Throughout most of the development process of their game, Marta and Carla were able to work within the available meaning-making possibilities offered by MissionMaker. Extrovertido was mostly constructed according to the ‘grammatical’ rules of (adventure) videogames. As an example, Marta and Carla implemented a game sequence where the player would meet Ah Ra, the kidnapper of Jae Min, and would be attacked by her, thereby prompting a fight. This fighting mechanics – regularly explored in adventure videogames (Hayse, 2014), and therefore a regular ‘structure’ in this ‘game grammar’ – is reasonably easy to be implemented in MissionMaker, and Marta and Carla appropriated this procedure after some time (as can be seen in Figure 2 below, representing the rule that controls Ah Ra’s hostile behaviour). However, this grammatical stability would be later challenged by the proposed ending for Extrovertido.

Rule programmed by Marta and Carla, making Ah Ra follow and attack the player when the player gets too close (entering the Trigger Volume).
In Marta and Carla’s original idea, the climax of the game would not be the fight against Ah Ra or Jung Jae Min’s rescue, but a following sequence where Baek Ma Ri, noticing that her lover was in a catatonic state, would have to take care of him until his mental faculties were restored. While the proposal of this sequence is interesting for discussing aspects such as gendered roles and identities (Jenson and De Castell, 2018), something beyond the scope of this article, it also highlights the multimodal grammatical nature of game design since ‘what makes a grammar grammar-like is that it has characteristics that can be contravened’ (Kress and Van Leeuwen, 2002: 346). Seeking, fighting and rescuing are ‘grammatically acknowledged’ resources for game design, ‘taking care’ is not – at least not as pervasive as the aforementioned ones. 7 Having a game sequence where the player should take care of an NPC (non-player character), therefore, would be a noticeable ‘grammatical contravention’, at least in relation to the ‘game grammar’ favoured by MissionMaker. These limited modal affordances of MissionMaker are a direct result of mainstream gaming discourses ingrained in the software (Flanagan and Nissenbaum, 2014). Marta and Carla’s struggle with these limited modal affordances to convey the experience they planned can be noticed in the excerpt below:
How can we take care of him?
Oh, this is about . . . ah, yes, the end of your game . . . what did you want her to do?
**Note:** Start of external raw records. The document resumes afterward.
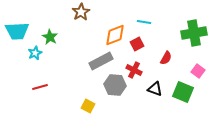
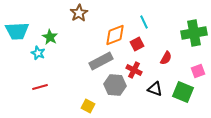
brown star: moved 2 px left, 1 px down
cyan line: rotated 56 degrees clockwise
cyan star: moved 3 px right; rotated 24 degrees counterclockwise
pink square: rotated 32 degrees clockwise
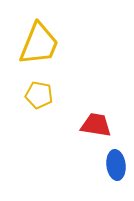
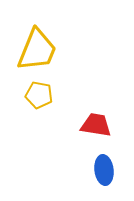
yellow trapezoid: moved 2 px left, 6 px down
blue ellipse: moved 12 px left, 5 px down
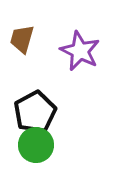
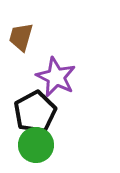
brown trapezoid: moved 1 px left, 2 px up
purple star: moved 24 px left, 26 px down
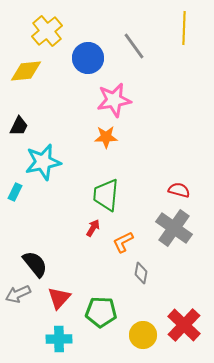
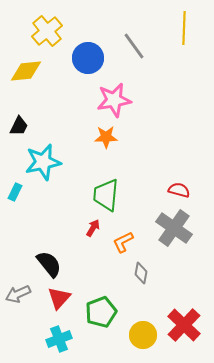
black semicircle: moved 14 px right
green pentagon: rotated 24 degrees counterclockwise
cyan cross: rotated 20 degrees counterclockwise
We could tuck him into a bed and . . .
Hmm . . . we cannot do that . . . remember what we can do here in the game . . . it is in actions [points to the menu on the screen]
Yes, but that . . .
What if she brings some stuff to him, like medicines . . .
I don’t know . . . we will think about it.
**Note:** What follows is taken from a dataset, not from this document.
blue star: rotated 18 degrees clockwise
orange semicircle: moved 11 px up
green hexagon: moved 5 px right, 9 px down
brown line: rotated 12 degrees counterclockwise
This situation culminated in a transductional (Kress, 2010) issue. Marta and Carla were not able to move from their design phase (the ideational, intentional moment) to production (the actual materialization of the signs to convey the desired meaning), transducing the ‘caring’ sequence from written/speech to a procedural form orchestrated by game design. This transduction issue, as indicated by Excerpt 1 above, exposes the limitation of the software: by invoking elements that are not often mechanically explored in videogames (such as caring for someone else), Marta and Carla highlight the narrowness of a game grammar influenced by hegemonic gaming discourses. By eschewing my suggestions – also influenced by conventional game grammars, relying on how games such as Stardew Valley mechanically represented caring attitudes (de Paula, 2021) – Marta and Carla were highlighting the limitations of the available semiotic resources, indicating therefore an intention to seek their own way of representing caring.
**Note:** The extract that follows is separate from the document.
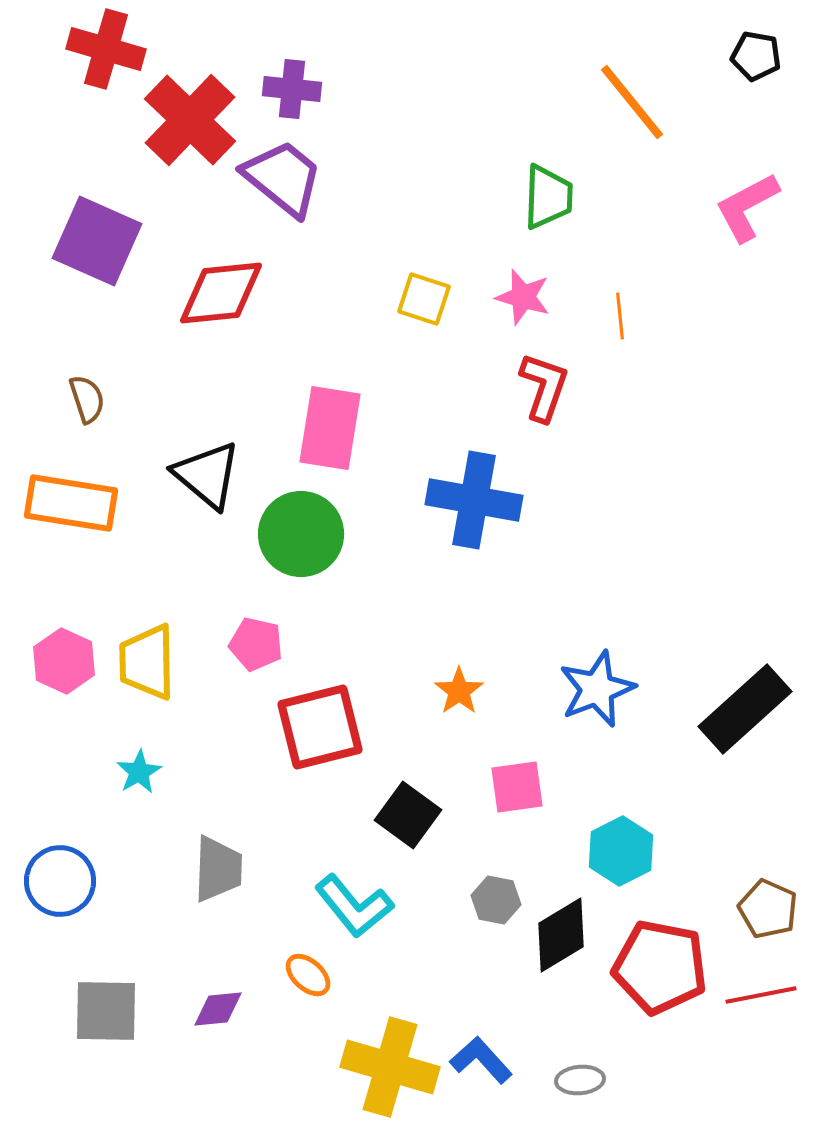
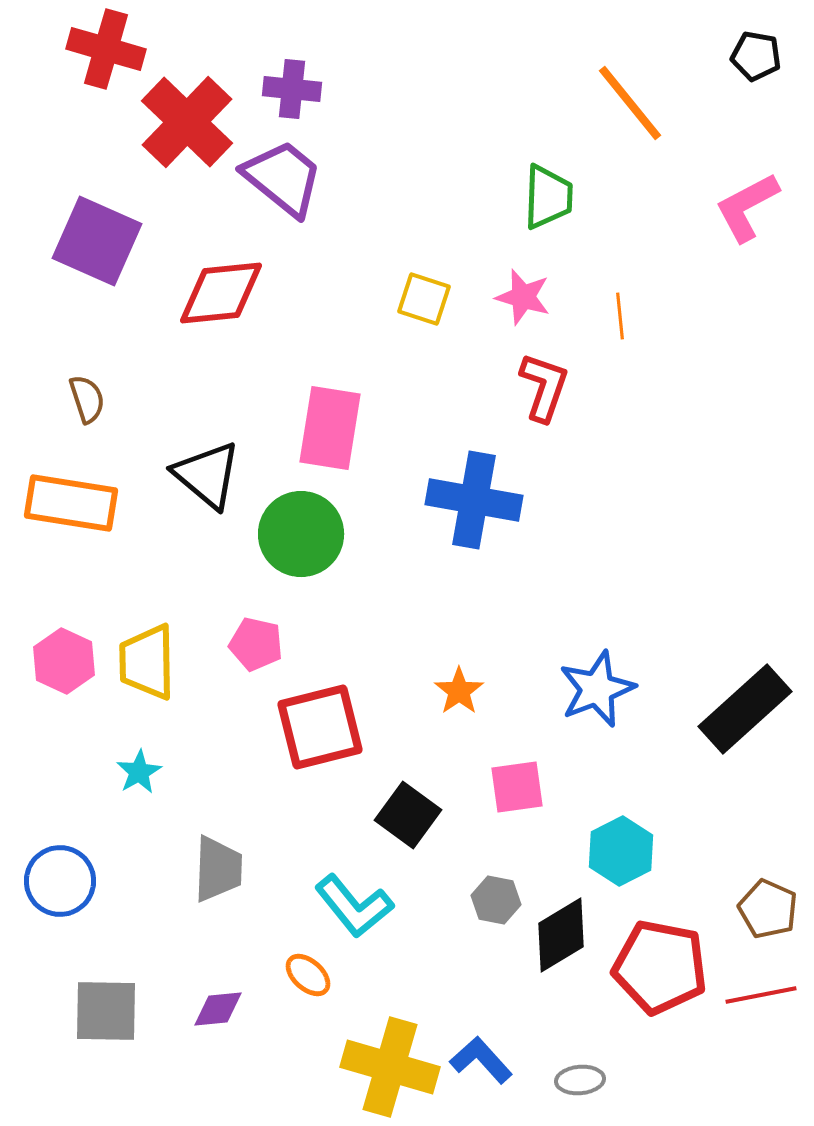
orange line at (632, 102): moved 2 px left, 1 px down
red cross at (190, 120): moved 3 px left, 2 px down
This design passage from Extrovertido indicates the limitations of MissionMaker, especially in facilitating meaning-making processes by game-makers who were unfamiliar with (a conventional adventure-based) game grammar. But how would sign-makers that are more knowledgeable about (the) game grammar (invoked by MissionMaker) fare in this situation? In the following section, I investigate how Yerry and Juan explored these grammars before reflecting about Marta and Carla’s final design decision.
Invisible Barriers and Gaming Grammars
Yerry and Juan relied on sci-fi elements to organize Experiment Z: their game revolved around a brilliant scientist, an unscrupulous corporation and a failed experiment that almost wiped out humanity. These, however, were not the only influential aspects stemming from their game: differently from Marta and Carla, Yerry and Juan claimed to be experienced videogame players.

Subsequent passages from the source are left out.